Provided material |
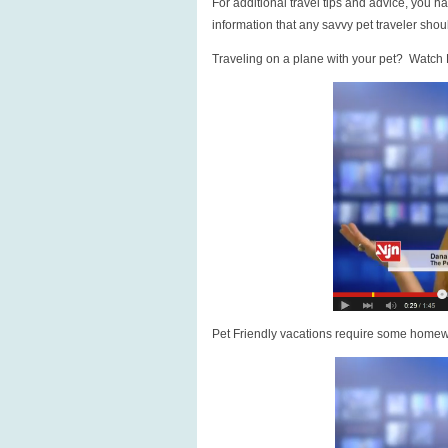
For additional travel tips and advice, you h
information that any savvy pet traveler sho
Traveling on a plane with your pet? Watch
Pet Friendly vacations require some homew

The problem | Return all of the material exactly, without pictures.

Output below |
For additional travel tips and advice, you h
information that any savvy pet traveler sho
Traveling on a plane with your pet? Watch
Pet Friendly vacations require some homew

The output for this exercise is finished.